Access to sub-surface cores for running multiple experiments is gradually becoming a rarity, chiefly for two reasons; it is hard on time and on money. Additionally, the alternative provided by the digital methods is becoming increasingly popular not only for the better economics but also for the repeatability of results and the flexibility in modeling multiple scenarios on the same digital volume. Digital Rock Physics (DRP) offers to model the static and dynamic reservoir properties with better control on subjective biases of the experimentation and is non-destructive in nature. DRP involves imaging the formation samples and simulating the field performance to account for various non-homogeneities in the reservoir formation. DRP has proved to be highly successful in clastic reservoirs but in case of complex reservoirs such as carbonates and unconventional resources like shales, it is still at the feasibility stage only. The reasons are plenty ranging from method of imaging, availability of calibration libraries, transition space error, and its quantification.

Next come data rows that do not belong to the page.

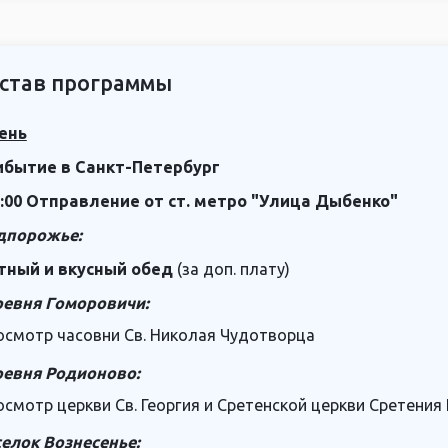
став программы
ень
ибытие в Санкт-Петербург
:00 Отправление от ст. метро "Улица Дыбенко"
дпорожье:
тный и вкусный обед
(за доп. плату)
ревня Гоморовичи:
осмотр часовни Св. Николая Чудотворца
ревня
Родионово:
осмотр церкви Св. Георгия и Сретенской церкви Сретения
елок Вознесенье:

In this paper, we look at a number of CT and micro CT images from carbonate formations - exhibiting range of heterogeneity - to understand the detectability of pore volume, the transition boundaries between pore and grains and the pore types -w.r.t aspect ratio and size-present in the formation. Given the set of challenges, this work had two fold objectives;

  1. to estimate the impact of heterogeneity on successful determination of the pore volume in carbonate rocks and

  2. to segregate the pores into their types; by size (micro, meso, and macro) and by aspect ratio (AR) which intuitively determines the flow regime in the formations.

Whereas, size of pores controls the schemes of fluid flow in formations, their aspect ratio controls the elastic property behavior in stressed rocks. Because the processes are coupled, it becomes all the more important to calibrate DRP modeling results with laboratory measurements for larger understanding and for creating rock physics forward models that combines these processes. In this work, we explain the approach of testing and filtering to reach a successful segmentation algorithm, its comparison with the laboratory measurements and also its limitation. We will also discuss the effect of wettability on the fluid flow, especially in the scenario where oil gets trapped in the pores (in the case of a water wet or oil wet reservoir).